Andrew Kail is CEO of Legal & General Retirement Institutional (LGRI), one of Legal & General Group’s four divisions.

LGRI works with trustees and sponsoring companies of DB pension schemes of all sizes to settle their pension obligations and secure scheme members’ benefits, through a full range of buy-ins, buyouts and other de-risking solutions.

Andrew was previously the CEO of Legal & General Retail Retirement (LGRR) after joining Legal & General from PwC in 2021.

Over his 30 years with PwC he built deep financial sector experience and wide regulation, risk and technology expertise. He rose to become its head of financial services before leaving to head up LGRR.

We need to create a virtuous circle whereby older savers finance sustainable infrastructure projects that boost productivity, jobs and tax income, at the same as delivering potentially higher returns for their retirement.

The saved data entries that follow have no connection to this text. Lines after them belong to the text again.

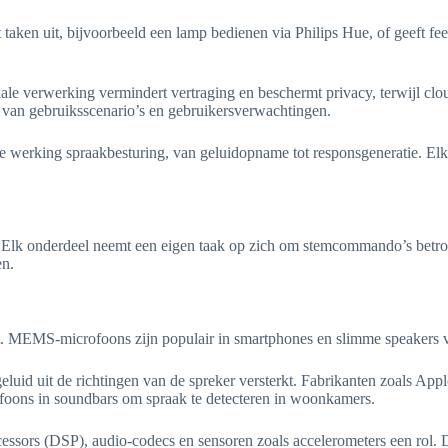
aken uit, bijvoorbeeld een lamp bedienen via Philips Hue, of geeft feed
ale verwerking vermindert vertraging en beschermt privacy, terwijl cl
 van gebruiksscenario’s en gebruikersverwachtingen.
de werking spraakbesturing, van geluidopname tot responsgeneratie. Elk
. Elk onderdeel neemt een eigen taak op zich om stemcommando’s betrou
en.
at. MEMS-microfoons zijn populair in smartphones en slimme speakers 
eluid uit de richtingen van de spreker versterkt. Fabrikanten zoals A
foons in soundbars om spraak te detecteren in woonkamers.
essors (DSP), audio-codecs en sensoren zoals accelerometers een rol.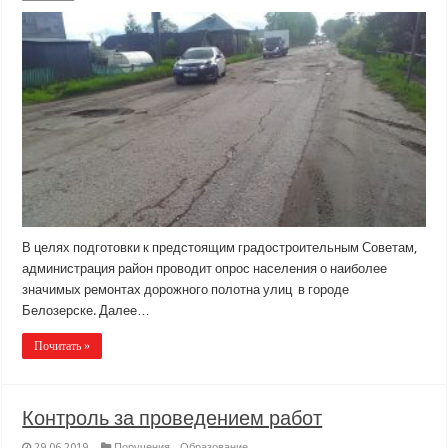
В целях подготовки к предстоящим градостроительным Советам,
администрация район проводит опрос населения о наиболее
значимых ремонтах дорожного полотна улиц в городе
Белозерске. Далее…
Почитать »
Контроль за проведением работ
29.06.2019
Поручения - Образование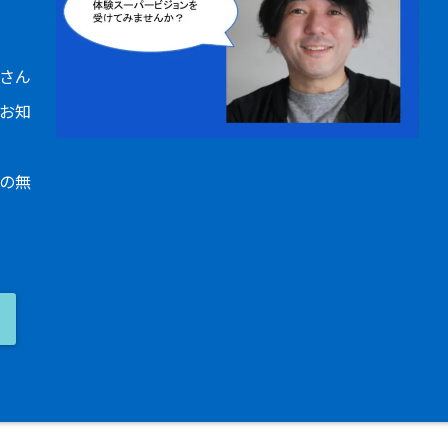
さん
お知
の無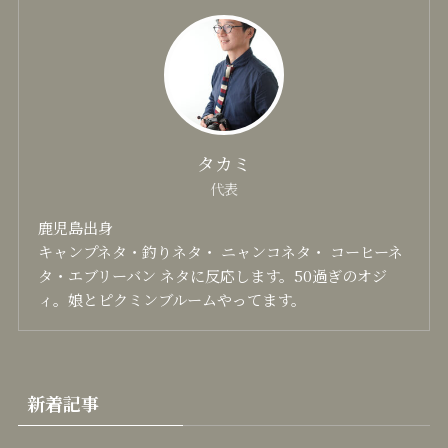
タカミ
代表
鹿児島出身
キャンプネタ・釣りネタ・ ニャンコネタ・ コーヒーネ
タ・エブリーバン ネタに反応します。50過ぎのオジ
ィ。娘とピクミンブルームやってます。
新着記事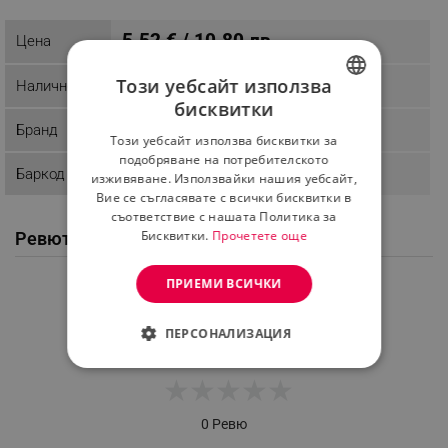
5.52 € / 10.80 лв.
Цена
Този уебсайт използва
Наличност
Последни бройки
бисквитки
BULGARIAN
Бранд
Monolith
Този уебсайт използва бисквитки за
ROMANIAN
подобряване на потребителското
Баркод
изживяване. Използвайки нашия уебсайт,
Вие се съгласявате с всички бисквитки в
съответствие с нашата Политика за
Бисквитки.
Прочетете още
Ревюта / Въпроси и отговори от клиенти
ПРИЕМИ ВСИЧКИ
Средна оценка
0.0
ПЕРСОНАЛИЗАЦИЯ
СТРОГО НЕОБХОДИМО
★
★
★
★
★
ЕФЕКТИВНОСТ
0 Ревю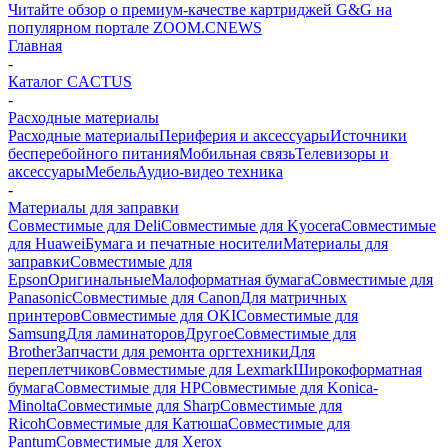
Читайте обзор о премиум-качестве картриджей G&G на
популярном портале ZOOM.CNEWS
Главная
-
Каталог CACTUS
-
Расходные материалы
Расходные материалы
Периферия и аксессуары
Источники
бесперебойного питания
Мобильная связь
Телевизоры и
аксессуары
Мебель
Аудио-видео техника
-
Материалы для заправки
Совместимые для Deli
Совместимые для Kyocera
Совместимые
для Huawei
Бумага и печатные носители
Материалы для
заправки
Совместимые для
Epson
Оригинальные
Малоформатная бумага
Совместимые для
Panasonic
Совместимые для Canon
Для матричных
принтеров
Совместимые для OKI
Совместимые для
Samsung
Для ламинаторов
Другое
Совместимые для
Brother
Запчасти для ремонта оргтехники
Для
переплетчиков
Совместимые для Lexmark
Широкоформатная
бумага
Совместимые для HP
Совместимые для Konica-
Minolta
Совместимые для Sharp
Совместимые для
Ricoh
Совместимые для Катюша
Совместимые для
Pantum
Совместимые для Xerox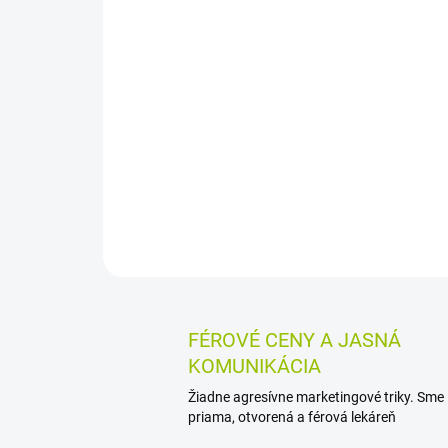
FÉROVÉ CENY A JASNÁ
KOMUNIKÁCIA
Žiadne agresívne marketingové triky. Sme
priama, otvorená a férová lekáreň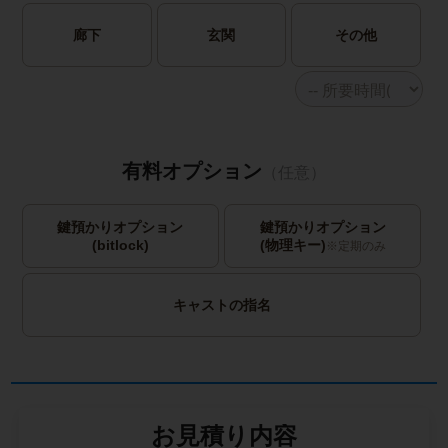
廊下
玄関
その他
有料オプション
（任意）
鍵預かりオプション
鍵預かりオプション
(bitlock)
(物理キー)
※定期のみ
キャストの指名
お見積り内容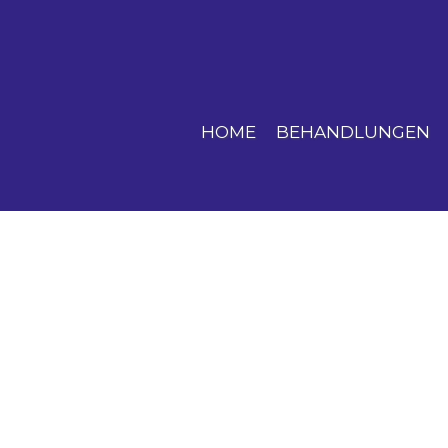
HOME
BEHANDLUNGEN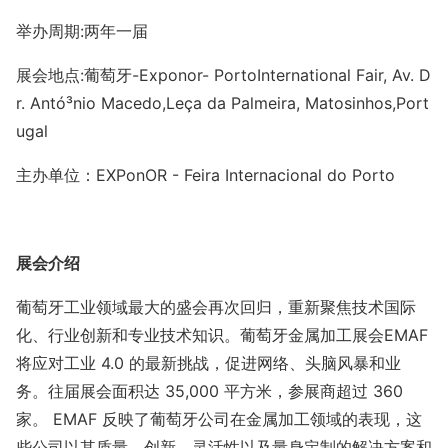
举办周期:两年一届
展会地点:葡萄牙-Exponor- PortoInternatio
nal Fair, Av. D
r. Antó³nio Macedo,Leça da Palmeira, Matosinhos,Port
ugal
主办单位：EXPo
nOR - Feira Internacio
nal do Porto
展会介绍
葡萄牙工业领域最大的盛会再次回归，重新聚焦技术国际
化、行业创新和专业技术知识。葡萄牙金属加工展会EMAF
将应对工业 4.0 的最新挑战，促进网络、头脑风暴和业
务。往届展会面积达 35,000 平方米，参展商超过 360
家。 EMAF 反映了葡萄牙公司在金属加工领域的表现，这
些公司以其质量、创新、灵活性以及量身定制的解决方案和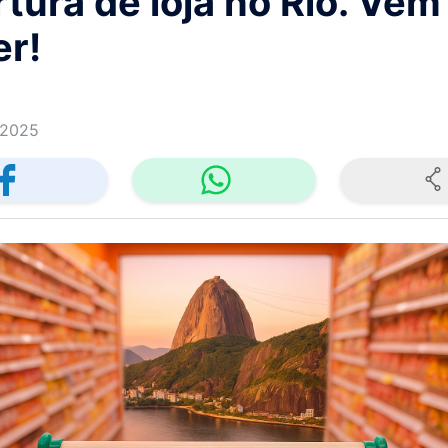
tura de loja no Rio. Vem
er!
/2025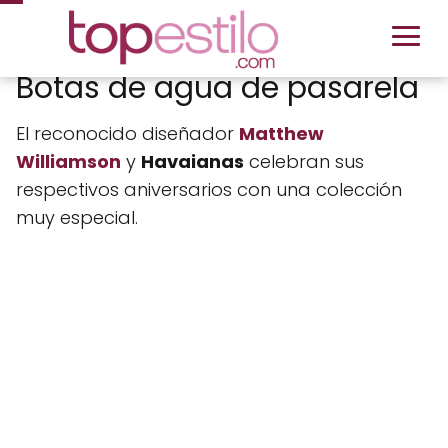
Botas de agua de pasarela
El reconocido diseñador
Matthew
Williamson
y
Havaianas
celebran sus
respectivos aniversarios con una colección
muy especial.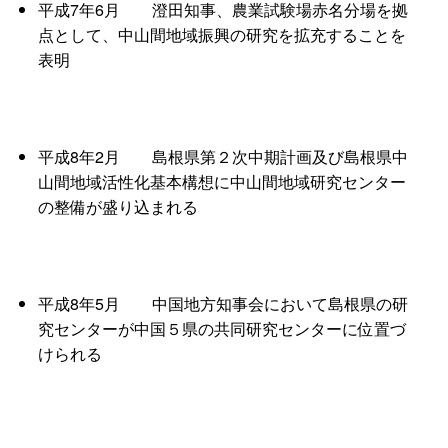
平成7年6
月
澄田知事、農業試験場赤名分場を拠
点として、中山間地域振興の研究を拡充することを
表明
平成8年2
月
島根県第２次中期計画及び島根県中
山間地域活性化基本構想に中山間地域研究センター
の整備が盛り込まれる
平成8年5
月
中国地方知事会において島根県の研
究センターが中国５県の共同研究センターに位置づ
けられる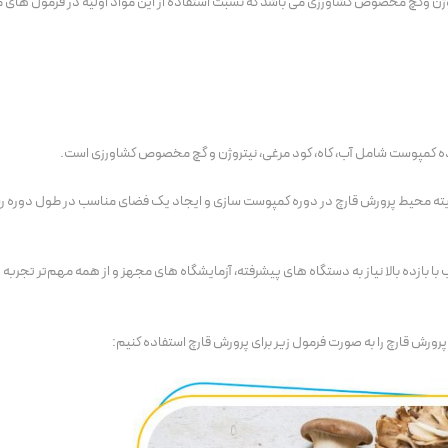
وژن وگچ مخصوص کشاورزی می باشد که نسبت استفاده از این مواد اولیه در فرمول های
ه کمپوست شامل آب، کاه، کود مرغی، نیتروژن و گچ مخصوص کشاورزی است.
ه محیط پرورش قارچ در دوره کمپوست سازی و ایجاد یک فضای مناسب در طول دوره رش
ا بازده بالا نیاز به دستگاه های پیشرفته، آزمایشگاه های مجهز و از همه مهم‌تر تجر
رش قارچ را به صورت فرمول زیر برای پرورش قارچ استفاده کنیم: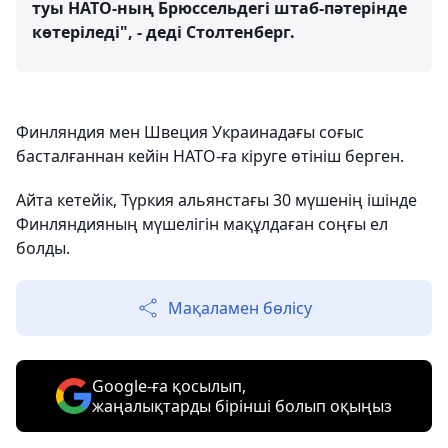
туы НАТО-ның Брюссельдегі штаб-пәтерінде
көтеріледі", - деді Столтенберг.
Финляндия мен Швеция Украинадағы соғыс
басталғаннан кейін НАТО-ға кіруге өтініш берген.
Айта кетейік, Түркия альянстағы 30 мүшенің ішінде
Финляндияның мүшелігін мақұлдаған соңғы ел
болды.
Мақаламен бөлісу
Google-ға қосылып,
жаңалықтарды бірінші болып оқыңыз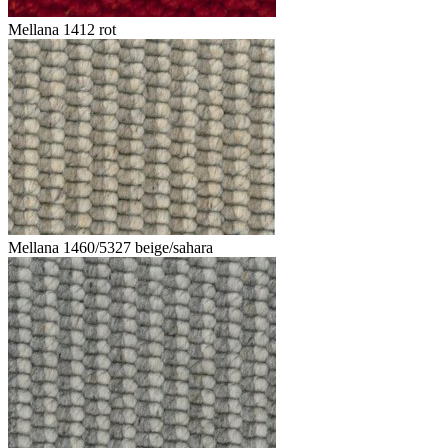
Mellana 1412 rot
Mellana 1460/5327 beige/sahara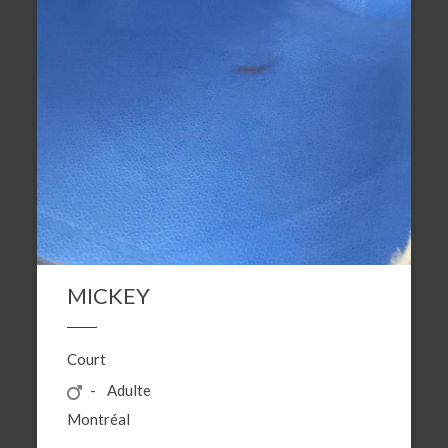
MICKEY
Court
Adulte
Montréal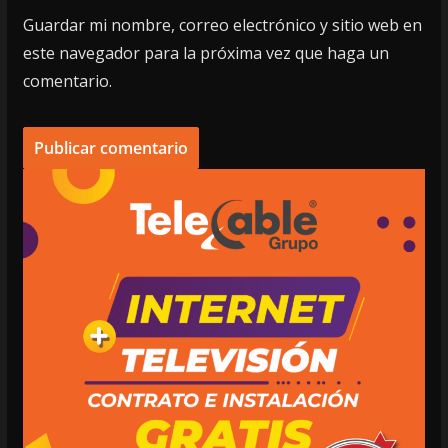
Guardar mi nombre, correo electrónico y sitio web en
este navegador para la próxima vez que haga un
comentario.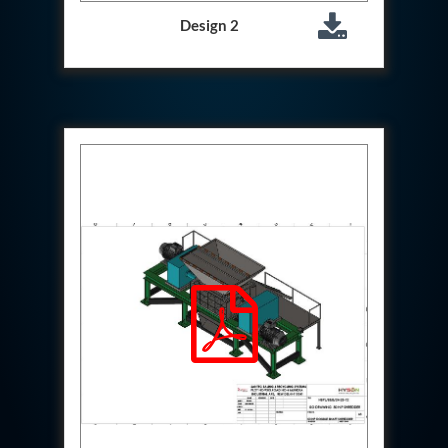
Hydraulic Cutter Machine
Design 2
Hydraulic Service Trolley 200U
Hydraulic Service Trolley 120U
Inhibition Rig
Valve Test Rig
Pump Test Rig Dtsn 82
Acm Test Bench
Hydraulic Test Rig Hs 748
Starter Generator Test Bench Advanced Light
Helicopter
Optical Test Bench For Pcb And Optic Testing
CCTV Surveillance System Including Sensor For
Protection
SF6 Recovery Charging Trolley
High Pressure Test Rig
CM Transportation Modules
Universal Hydraulic Test Bench Aircrafts
Hydraulic Test Pac With Chart Recorder
Cold Air Unit Test Bench
Oxygen Changeover Panel Psa To Manifold For
Gas Distribution
Greenfuel Cng Gas Flow Meter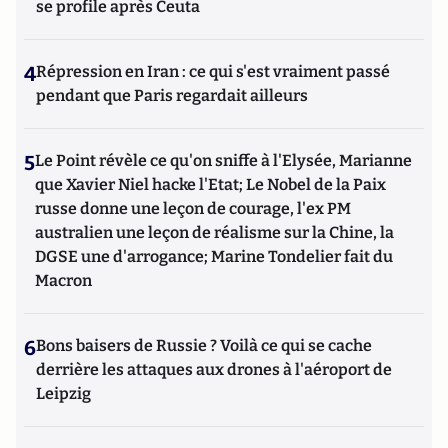
se profile après Ceuta
4
Répression en Iran : ce qui s'est vraiment passé
pendant que Paris regardait ailleurs
5
Le Point révèle ce qu'on sniffe à l'Elysée, Marianne
que Xavier Niel hacke l'Etat; Le Nobel de la Paix
russe donne une leçon de courage, l'ex PM
australien une leçon de réalisme sur la Chine, la
DGSE une d'arrogance; Marine Tondelier fait du
Macron
6
Bons baisers de Russie ? Voilà ce qui se cache
derrière les attaques aux drones à l'aéroport de
Leipzig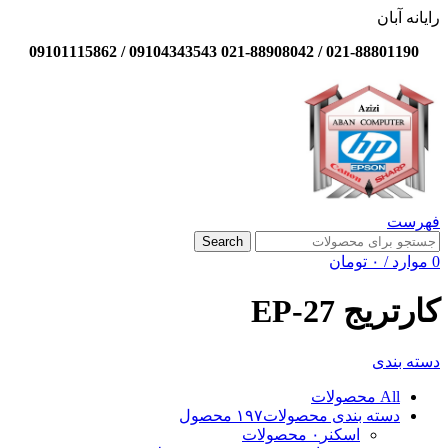
رایانه آبان
021-88801190 / 021-88908042 09104343543 / 09101115862
فهرست
Search
0
موارد
/
۰
تومان
کارتریج EP-27
دسته بندی
All
محصولات
دسته بندی محصولات
۱۹۷ محصول
اسکنر
۰ محصولات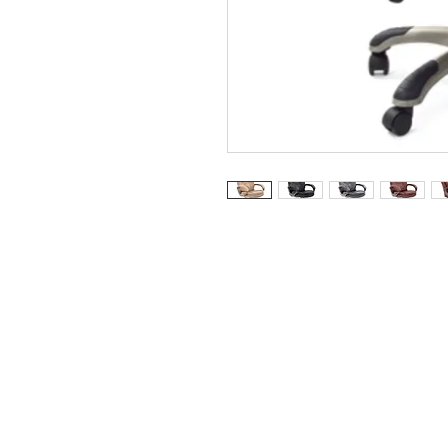
Феликс Алматы
Адрес: Алматы, проспект Райымбека,
E-mail:
felix-almaty@mail.ru
Телефон:
+7 727 390 20 04
+7 727 390 20 05, +7 727 390 20 06
+7 727 390 20 07, +7 727 390 20 08
(WhatsApp) +7 777 017 78 05
+7 707 811 88 38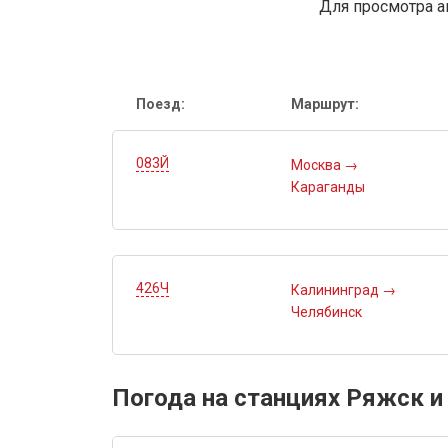
Для просмотра а
Поезд:
Маршрут:
083Й
Москва
→
Караганды
426Ч
Калининград
→
Челябинск
Погода на станциях Ряжск и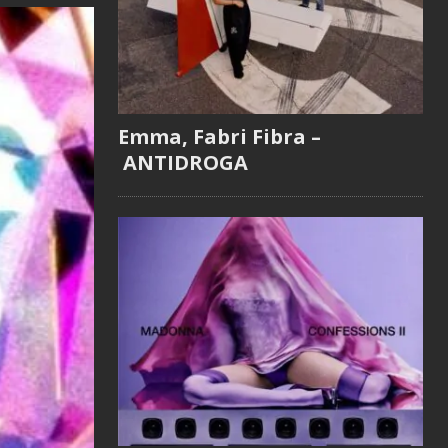
Emma, Fabri Fibra –
ANTIDROGA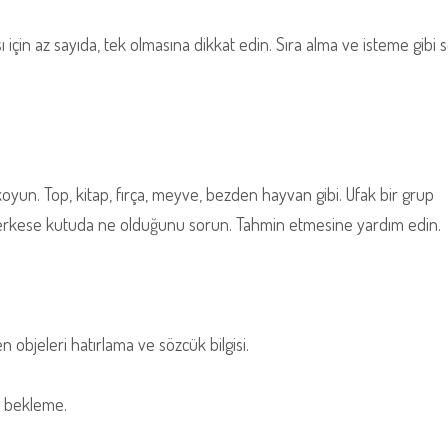
ı için az sayıda, tek olmasına dikkat edin. Sıra alma ve isteme gibi 
koyun. Top, kitap, fırça, meyve, bezden hayvan gibi. Ufak bir grup
i herkese kutuda ne olduğunu sorun. Tahmin etmesine yardım edin.
n objeleri hatırlama ve sözcük bilgisi.
a bekleme.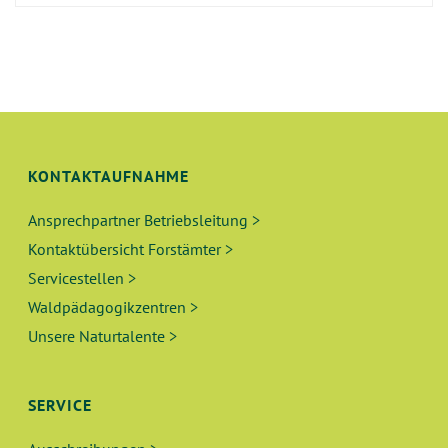
KONTAKTAUFNAHME
Ansprechpartner Betriebsleitung >
Kontaktübersicht Forstämter >
Servicestellen >
Waldpädagogikzentren >
Unsere Naturtalente >
SERVICE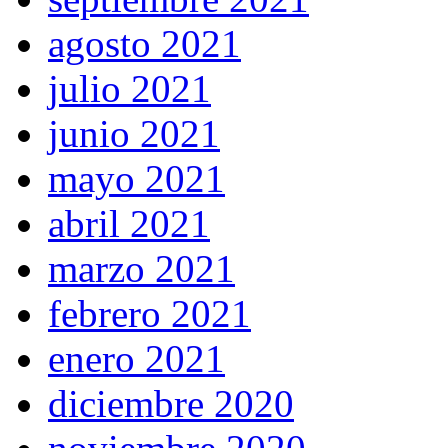
agosto 2021
julio 2021
junio 2021
mayo 2021
abril 2021
marzo 2021
febrero 2021
enero 2021
diciembre 2020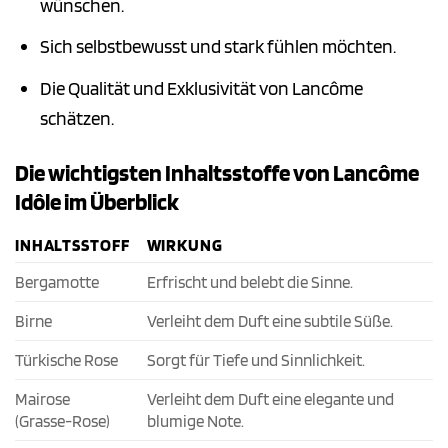
wünschen.
Sich selbstbewusst und stark fühlen möchten.
Die Qualität und Exklusivität von Lancôme
schätzen.
Die wichtigsten Inhaltsstoffe von Lancôme
Idôle im Überblick
INHALTSSTOFF
WIRKUNG
Bergamotte
Erfrischt und belebt die Sinne.
Birne
Verleiht dem Duft eine subtile Süße.
Türkische Rose
Sorgt für Tiefe und Sinnlichkeit.
Mairose
Verleiht dem Duft eine elegante und
(Grasse-Rose)
blumige Note.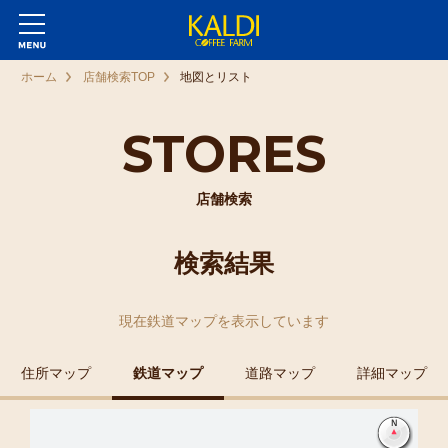
ホーム
店舗検索TOP
地図とリスト
STORES
店舗検索
検索結果
現在
鉄道マップ
を表示しています
住所マップ
鉄道マップ
道路マップ
詳細マップ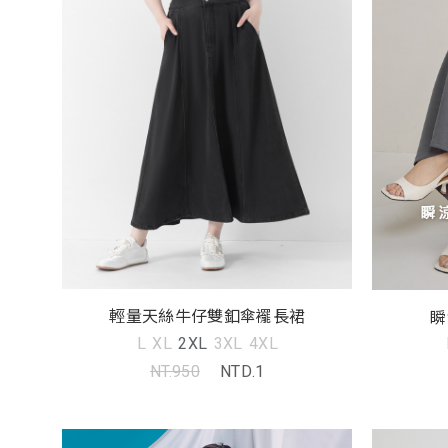
輕量天絲牛仔雙釦傘襬長裙
瞬
L
XL
2XL
3XL
4XL
NT.950
NTD.1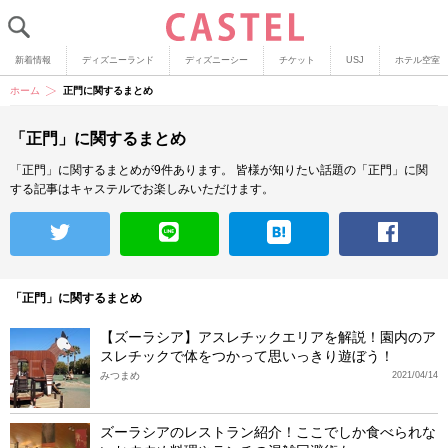
新着情報
ディズニーランド
ディズニーシー
チケット
USJ
ホテル空室
ホーム
正門に関するまとめ
「正門」に関するまとめ
「正門」に関するまとめが9件あります。
皆様が知りたい話題の「正門」に関
する記事はキャステルでお楽しみいただけます。
「正門」に関するまとめ
【ズーラシア】アスレチックエリアを解説！園内のア
スレチックで体をつかって思いっきり遊ぼう！
みつまめ
2021/04/14
ズーラシアのレストラン紹介！ここでしか食べられな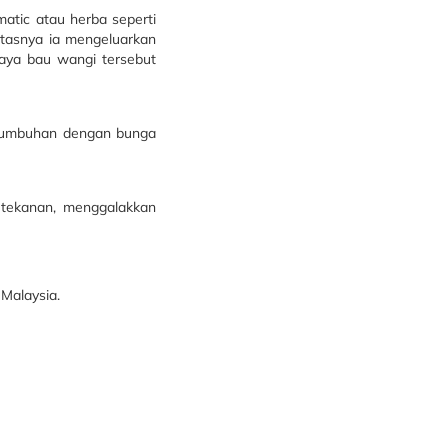
atic atau herba seperti
atasnya ia mengeluarkan
aya bau wangi tersebut
 tumbuhan dengan bunga
 tekanan, menggalakkan
Malaysia.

In the pension sector, the fast-growing Pension Risk Transfer (PRT) market can play a key part in making up a substantial portion of the £1trn investment gap. Of the c. £2trn pool of assets currently in defined benefit (DB) pensions, we predict that up to £190bn could be used in funding for infrastructure projects in the next decade, freeing up nearly a fifth of the required capital for reinvestment.

This opportunity can be maximised further by reforming the way insurers are able to invest in longer-term infrastructure projects.

The government’s ongoing consultation on Solvency II is looking at the possibilities of doing just that, by enabling insurers to unleash billions for reinvestment; up to £95bn according to the ABI.

We welcome this consultation and hope that the sector will support the government in finding the best solution.

Investing more in green, sustainable infrastructure projects, will provide green jobs, help level up the economy, and boost long-term GDP and the government’s tax receipts, while insurers can reward pension holders by boosting their returns, diversifying risk and securing their pension income.

Difficult times lie ahead for the UK economy, with no clear end in sight, but we can develop a strategy to put us in the best position for success. Planting the seeds of long-term growth now by focusing on age, carbon and infrastructure is how we can ensure our economy gets back on track.